Exercise goal:
Copy exactly the last part of the entries, starting from the line with "Местонахождение товара" and including the final line.

Dataset entries:
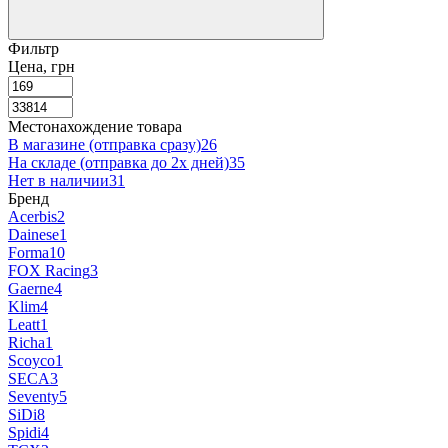
Аксессуары для мотошлемов
Визор на шлем
Фильтр
Беруши для мотоциклистов
Цена, грн
Местонахождение товара
В магазине (отправка сразу)
26
На складе (отправка до 2х дней)
35
Нет в наличии
31
Бренд
Acerbis
2
Dainese
1
Forma
10
FOX Racing
3
Gaerne
4
Klim
4
Leatt
1
Richa
1
Scoyco
1
SECA
3
Seventy
5
SiDi
8
Spidi
4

Final answer:
Местонахождение товара
В магазине (отправка сразу)
26
На складе (отправка до 2х дней)
35
Нет в наличии
31
Бренд
Acerbis
2
Dainese
1
Forma
10
FOX Racing
3
Gaerne
4
Klim
4
Leatt
1
Richa
1
Scoyco
1
SECA
3
Seventy
5
SiDi
8
Spidi
4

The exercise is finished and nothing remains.